The application, filed under the provisions of 12 U.S.C. §§ 215a and 1828(c), seeks to merge
EAB under the charter of Citibank. Citibank will operate the former head office and branches of
EAB as branches of Citibank under 12 U.S.C. § 36(b)(2)(A). As a result of the Merger, Citibank
will also acquire and operate EAB's existing subsidiaries under the provisions of 12 C.F.R. 5.34.

B. The Bank Merger Act

The Bank Merger Act, 12 U.S.C. § 1828(c), requires the OCC's approval for a merger between
insured banks where the resulting institution will be a national bank. Under the Act, the OCC
generally may not approve a merger that would substantially lessen competition. In addition, the
Act also requires the OCC to take into consideration the financial and managerial resources and
future prospects of the existing and proposed institutions, and the convenience and needs of the
community to be served. For the reasons stated below, we find this Merger may be approved
under section 1828(c), subject to the conditions described hereinafter.

1. Competitive Analysis

The OCC reviewed the impact of the proposed transaction on competition for the cluster of
products and services offered by depository institutions in the areas surrounding the target EAB.
There is only one relevant geographic market for this proposal where competition between
Citibank and EAB is direct and immediate: Metropolitan New York-New Jersey.

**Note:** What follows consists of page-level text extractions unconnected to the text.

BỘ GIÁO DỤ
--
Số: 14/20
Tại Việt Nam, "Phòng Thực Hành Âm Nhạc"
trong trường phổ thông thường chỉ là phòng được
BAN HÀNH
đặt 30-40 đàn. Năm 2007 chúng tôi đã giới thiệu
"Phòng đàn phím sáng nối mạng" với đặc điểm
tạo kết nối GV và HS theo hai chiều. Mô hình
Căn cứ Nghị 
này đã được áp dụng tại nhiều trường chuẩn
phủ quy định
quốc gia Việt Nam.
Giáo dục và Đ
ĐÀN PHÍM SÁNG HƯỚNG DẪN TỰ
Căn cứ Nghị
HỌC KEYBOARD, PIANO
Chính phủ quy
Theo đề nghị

The OCC applied its standard procedures for determining whether the competitive effects of the
merger in the above market clearly has minimal or no significant adverse competitive effects and
found that to be true.

The banking market consists of the New York counties of Bronx, Dutchess, Kings, Nassau, New
York, Orange, Putnam, Queens, Richmond, Rockland, Suffolk, Sullivan, Ulster and Westchester;
the New Jersey counties of Bergen, Essex, Hudson, Hunterdon, Middlesex, Monmouth, Morris,
Ocean, Passaic, Somerset, Sussex, Union, Warren and certain portions of Mercer; Fairfield
County, Connecticut along with certain portions of New Haven and Litchfield Counties; and
Pike County, Pennsylvania.

Within this market, 290 banks and thrifts compete for $523 billion in deposits. Citibank and its
affiliates, with 162 branches, rank second with a 10.8% market share. EAB, with 96 branches,
ranks tenth with a 2.3% share. With a resulting market share of 13.1%, the Merger would not
increase the second place ranking of Citibank and its affiliates.

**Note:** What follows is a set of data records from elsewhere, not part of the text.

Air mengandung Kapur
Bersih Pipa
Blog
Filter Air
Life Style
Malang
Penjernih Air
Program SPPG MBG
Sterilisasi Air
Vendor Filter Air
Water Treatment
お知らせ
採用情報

In reviewing Citibank’s merger application, the U.S. Department of Justice ("DOJ"), the Federal
Deposit Insurance Corporation ("FDIC"), and the Board of Governors of the Federal Reserve
System ("FRB") also considered the competitive impact of the proposed merger. The DOJ and
FDIC concluded the merger would not produce a significant effect on competition or
concentration of banking resources in the relevant geographic market. The FRB has reserved
comment on this factor for its own Decision Order on a related application now pending with
that agency.

The OCC finds that, while the proposed merger would eliminate a direct competitor from the
Metropolitan New York-New Jersey market, the continuing presence of other banking
alternatives would mitigate any adverse effects. Therefore, the OCC's criteria are satisfied for a
merger that will not have a significantly adverse impact on competition within that banking

2. Financial and Managerial Resources

The financial and managerial resources of Citibank and EAB are presently satisfactory. The
future prospects of the institutions, individually and combined, are favorable. We find the
financial and managerial resources factor is consistent with approval of the merger.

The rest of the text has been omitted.